_DATA FOR REVIEW:_

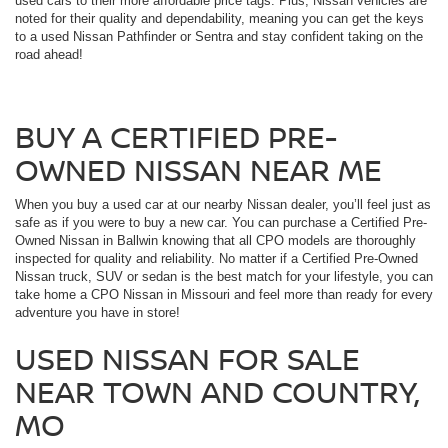
used cars to their more affordable price tags. Plus, Nissan vehicles are
noted for their quality and dependability, meaning you can get the keys
to a used Nissan Pathfinder or Sentra and stay confident taking on the
road ahead!
BUY A CERTIFIED PRE-
OWNED NISSAN NEAR ME
When you buy a used car at our nearby Nissan dealer, you’ll feel just as
safe as if you were to buy a new car. You can purchase a Certified Pre-
Owned Nissan in Ballwin knowing that all CPO models are thoroughly
inspected for quality and reliability. No matter if a Certified Pre-Owned
Nissan truck, SUV or sedan is the best match for your lifestyle, you can
take home a CPO Nissan in Missouri and feel more than ready for every
adventure you have in store!
USED NISSAN FOR SALE
NEAR TOWN AND COUNTRY,
MO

_YOUR GOAL:_ Everything from the line that contains "Owned Nissan in" to the last line of the records, restated word for word, is the required output.

_YOUR RESPONSE:_
Owned Nissan in Ballwin knowing that all CPO models are thoroughly
inspected for quality and reliability. No matter if a Certified Pre-Owned
Nissan truck, SUV or sedan is the best match for your lifestyle, you can
take home a CPO Nissan in Missouri and feel more than ready for every
adventure you have in store!
USED NISSAN FOR SALE
NEAR TOWN AND COUNTRY,
MO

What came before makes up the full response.